Take Care of Your Children from Grooming and Other Online Risks

Among the gifts that the little ones at home receive to celebrate Children’s Day are sometimes devices, such as smartphones, tablets, or consoles that allow them to connect to the internet, so it is necessary for parents to pay special attention so that they are not victims of dangers such as grooming.

According to ESET Latin America, grooming refers to when an adult contact a minor online to gain their trust and friendship with the aim of sexually abusing the victim.

Said abuse can range from establishing a conversation of a sexual nature, asking you to send photos and videos to engaging in sexual practices.

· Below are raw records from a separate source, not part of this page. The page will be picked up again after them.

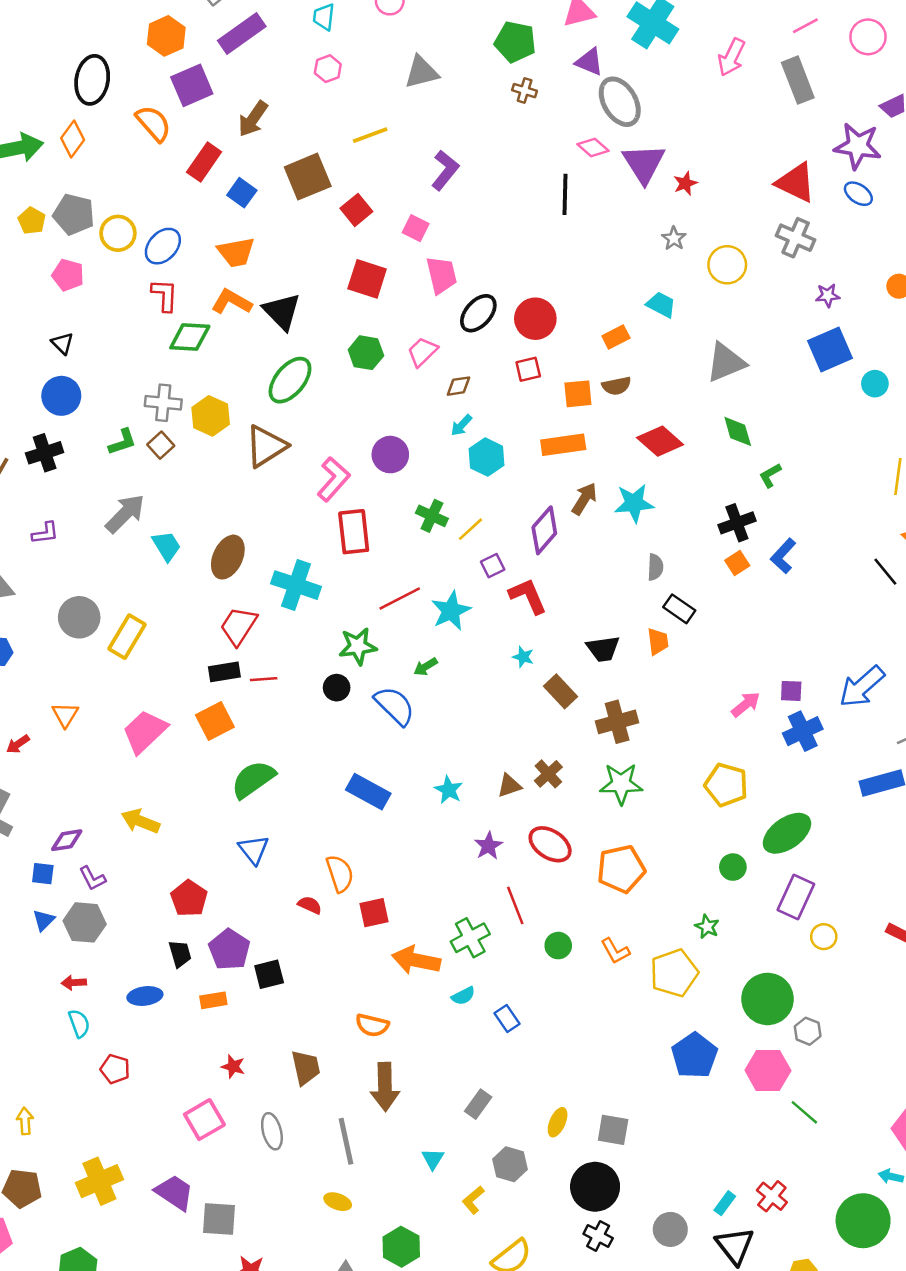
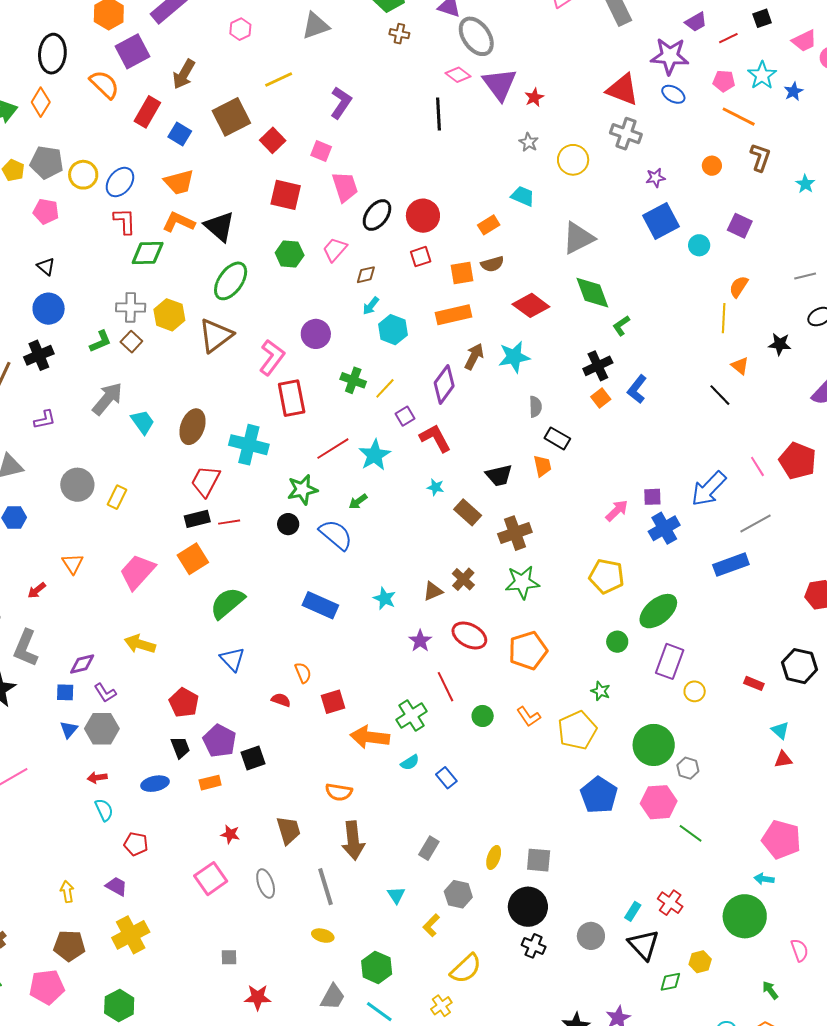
green diamond: (738, 431) -> (592, 293), size x1.4
yellow rectangle: (127, 637) -> (117, 497), size x0.7
orange semicircle: (340, 874) -> (303, 673), size x0.7
purple trapezoid: (175, 1192) -> (116, 886), moved, size x0.7
gray square: (219, 1219) -> (229, 957), size x0.6

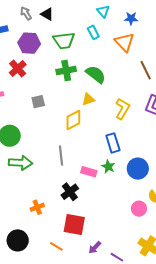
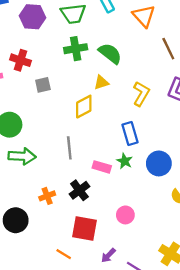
red cross: (18, 69) -> (20, 60), moved, turned -30
orange cross: (37, 207) -> (47, 196), moved
pink circle: (139, 209) -> (125, 215), moved
black circle: (18, 240) -> (16, 220), moved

The cybersecurity company warned that these communications begin through social networks or any digital medium that allows interaction between two or more people. This is important if one considers that, according to data from the National Institute of Statistics and Geography (Inegi), of the 87 million Internet users in the country, about 21.3 million are children and adolescents between the ages of 6 and 17.

The data

How to protect children from grooming?

  • Talk openly with them.
  • Get involved and accompany the use of digital platforms.
  • Provide advice and tools to minors.
  • Approach the platforms and educate with your example.
  • Show your continued support.

Other risks that, according to Avast, minors and also adults can find on the internet:

  • Harassment. It consists of a series of threatening behaviors, such as continuous offensive messages, online stalking, or group bullying of a person.
  • Sexual harassment. It can include anything from sending messages with sexual content or threatening to publish compromising videos or photos of the victim.
  • trolling. It is a chain of lies or mockery towards a person with the intention of causing an emotional reaction in the victim.
  • Outing/Doxing. Personal information of the victim is shared without their consent, such as their address or phone number, or private messages with the intention of embarrassing or humiliating.
  • Frapping. It consists of breaking into someone’s social network or creating a fake profile to impersonate the victim to humiliate or ruin their reputation with inappropriate posts.
  • Dissing. This is when the cyberbully spreads rumors or posts humiliating photos, videos, or screenshots of their victims. Usually, the bully seeks to embarrass and ruin the reputation and friendships of his victim.

What to do if you are a victim of harassment, threats, humiliating or hateful messages, or comments?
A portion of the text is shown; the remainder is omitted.